=== EXERCISE OBJECTIVE ===
Please write each record out again word for word.

(Collected data)
-----

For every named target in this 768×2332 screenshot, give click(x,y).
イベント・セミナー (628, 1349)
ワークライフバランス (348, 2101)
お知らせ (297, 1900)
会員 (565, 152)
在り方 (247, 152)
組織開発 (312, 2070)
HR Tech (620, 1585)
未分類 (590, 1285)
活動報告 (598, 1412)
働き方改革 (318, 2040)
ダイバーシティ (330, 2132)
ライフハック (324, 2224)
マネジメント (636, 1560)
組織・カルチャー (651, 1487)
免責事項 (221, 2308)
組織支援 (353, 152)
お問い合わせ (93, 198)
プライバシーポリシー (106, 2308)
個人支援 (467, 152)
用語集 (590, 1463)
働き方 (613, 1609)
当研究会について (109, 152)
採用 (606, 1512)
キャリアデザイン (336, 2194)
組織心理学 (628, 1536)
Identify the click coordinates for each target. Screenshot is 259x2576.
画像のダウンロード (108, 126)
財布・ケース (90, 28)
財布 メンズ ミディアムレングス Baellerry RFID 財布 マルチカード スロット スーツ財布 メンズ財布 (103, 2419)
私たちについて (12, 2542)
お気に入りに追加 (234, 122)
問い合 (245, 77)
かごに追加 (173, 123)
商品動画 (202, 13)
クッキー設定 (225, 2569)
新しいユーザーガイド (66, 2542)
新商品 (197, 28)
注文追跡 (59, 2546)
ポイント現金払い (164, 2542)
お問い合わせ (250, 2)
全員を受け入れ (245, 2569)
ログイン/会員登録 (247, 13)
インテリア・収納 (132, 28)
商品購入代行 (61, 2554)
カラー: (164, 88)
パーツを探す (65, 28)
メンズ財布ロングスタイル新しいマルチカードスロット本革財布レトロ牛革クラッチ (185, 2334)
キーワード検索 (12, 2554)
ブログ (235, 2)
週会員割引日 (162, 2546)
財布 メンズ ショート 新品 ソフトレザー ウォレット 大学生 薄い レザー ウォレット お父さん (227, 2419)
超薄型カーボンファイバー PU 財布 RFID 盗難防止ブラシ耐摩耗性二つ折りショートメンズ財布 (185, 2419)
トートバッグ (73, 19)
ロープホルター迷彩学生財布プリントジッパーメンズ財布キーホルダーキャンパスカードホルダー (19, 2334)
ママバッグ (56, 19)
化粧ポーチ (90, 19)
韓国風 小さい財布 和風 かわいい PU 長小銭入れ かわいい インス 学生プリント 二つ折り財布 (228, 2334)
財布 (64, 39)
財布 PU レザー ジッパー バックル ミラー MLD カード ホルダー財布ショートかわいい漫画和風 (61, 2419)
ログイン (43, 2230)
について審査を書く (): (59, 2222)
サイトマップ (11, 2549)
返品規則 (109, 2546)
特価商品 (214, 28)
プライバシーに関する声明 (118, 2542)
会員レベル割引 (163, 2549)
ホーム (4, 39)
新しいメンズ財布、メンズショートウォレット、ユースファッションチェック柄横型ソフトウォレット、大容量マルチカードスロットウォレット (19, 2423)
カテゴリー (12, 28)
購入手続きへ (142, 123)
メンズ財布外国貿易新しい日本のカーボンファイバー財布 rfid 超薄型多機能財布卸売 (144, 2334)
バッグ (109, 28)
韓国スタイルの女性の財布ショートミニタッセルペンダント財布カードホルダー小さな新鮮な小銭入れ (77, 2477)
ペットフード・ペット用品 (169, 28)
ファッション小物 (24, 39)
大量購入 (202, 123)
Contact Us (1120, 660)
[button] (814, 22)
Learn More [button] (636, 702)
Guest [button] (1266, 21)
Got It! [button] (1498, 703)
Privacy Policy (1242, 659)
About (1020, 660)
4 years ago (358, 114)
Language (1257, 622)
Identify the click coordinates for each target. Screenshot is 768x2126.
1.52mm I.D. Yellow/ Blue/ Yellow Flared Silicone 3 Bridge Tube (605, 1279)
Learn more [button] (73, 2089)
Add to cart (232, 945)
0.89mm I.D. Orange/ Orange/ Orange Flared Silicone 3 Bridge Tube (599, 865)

-----

=== ANSWER TO THIS PROBLEM ===
For every named target in this 768×2332 screenshot, give click(x,y).
イベント・セミナー (628, 1349)
ワークライフバランス (348, 2101)
お知らせ (297, 1900)
会員 (565, 152)
在り方 (247, 152)
組織開発 (312, 2070)
HR Tech (620, 1585)
未分類 (590, 1285)
活動報告 (598, 1412)
働き方改革 (318, 2040)
ダイバーシティ (330, 2132)
ライフハック (324, 2224)
マネジメント (636, 1560)
組織・カルチャー (651, 1487)
免責事項 (221, 2308)
組織支援 (353, 152)
お問い合わせ (93, 198)
プライバシーポリシー (106, 2308)
個人支援 (467, 152)
用語集 (590, 1463)
働き方 (613, 1609)
当研究会について (109, 152)
採用 (606, 1512)
キャリアデザイン (336, 2194)
組織心理学 (628, 1536)
Identify the click coordinates for each target. Screenshot is 259x2576.
画像のダウンロード (108, 126)
財布・ケース (90, 28)
財布 メンズ ミディアムレングス Baellerry RFID 財布 マルチカード スロット スーツ財布 メンズ財布 (103, 2419)
私たちについて (12, 2542)
お気に入りに追加 (234, 122)
問い合 (245, 77)
かごに追加 (173, 123)
商品動画 (202, 13)
クッキー設定 (225, 2569)
新しいユーザーガイド (66, 2542)
新商品 (197, 28)
注文追跡 (59, 2546)
ポイント現金払い (164, 2542)
お問い合わせ (250, 2)
全員を受け入れ (245, 2569)
ログイン/会員登録 (247, 13)
インテリア・収納 (132, 28)
商品購入代行 (61, 2554)
カラー: (164, 88)
パーツを探す (65, 28)
メンズ財布ロングスタイル新しいマルチカードスロット本革財布レトロ牛革クラッチ (185, 2334)
キーワード検索 (12, 2554)
ブログ (235, 2)
週会員割引日 (162, 2546)
財布 メンズ ショート 新品 ソフトレザー ウォレット 大学生 薄い レザー ウォレット お父さん (227, 2419)
超薄型カーボンファイバー PU 財布 RFID 盗難防止ブラシ耐摩耗性二つ折りショートメンズ財布 (185, 2419)
トートバッグ (73, 19)
ロープホルター迷彩学生財布プリントジッパーメンズ財布キーホルダーキャンパスカードホルダー (19, 2334)
ママバッグ (56, 19)
化粧ポーチ (90, 19)
韓国風 小さい財布 和風 かわいい PU 長小銭入れ かわいい インス 学生プリント 二つ折り財布 (228, 2334)
財布 (64, 39)
財布 PU レザー ジッパー バックル ミラー MLD カード ホルダー財布ショートかわいい漫画和風 (61, 2419)
ログイン (43, 2230)
について審査を書く (): (59, 2222)
サイトマップ (11, 2549)
返品規則 (109, 2546)
特価商品 (214, 28)
プライバシーに関する声明 (118, 2542)
会員レベル割引 (163, 2549)
ホーム (4, 39)
新しいメンズ財布、メンズショートウォレット、ユースファッションチェック柄横型ソフトウォレット、大容量マルチカードスロットウォレット (19, 2423)
カテゴリー (12, 28)
購入手続きへ (142, 123)
メンズ財布外国貿易新しい日本のカーボンファイバー財布 rfid 超薄型多機能財布卸売 (144, 2334)
バッグ (109, 28)
韓国スタイルの女性の財布ショートミニタッセルペンダント財布カードホルダー小さな新鮮な小銭入れ (77, 2477)
ペットフード・ペット用品 (169, 28)
ファッション小物 (24, 39)
大量購入 (202, 123)
Contact Us (1120, 660)
[button] (814, 22)
Learn More [button] (636, 702)
Guest [button] (1266, 21)
Got It! [button] (1498, 703)
Privacy Policy (1242, 659)
About (1020, 660)
4 years ago (358, 114)
Language (1257, 622)
Identify the click coordinates for each target. Screenshot is 768x2126.
1.52mm I.D. Yellow/ Blue/ Yellow Flared Silicone 3 Bridge Tube (605, 1279)
Learn more [button] (73, 2089)
Add to cart (232, 945)
0.89mm I.D. Orange/ Orange/ Orange Flared Silicone 3 Bridge Tube (599, 865)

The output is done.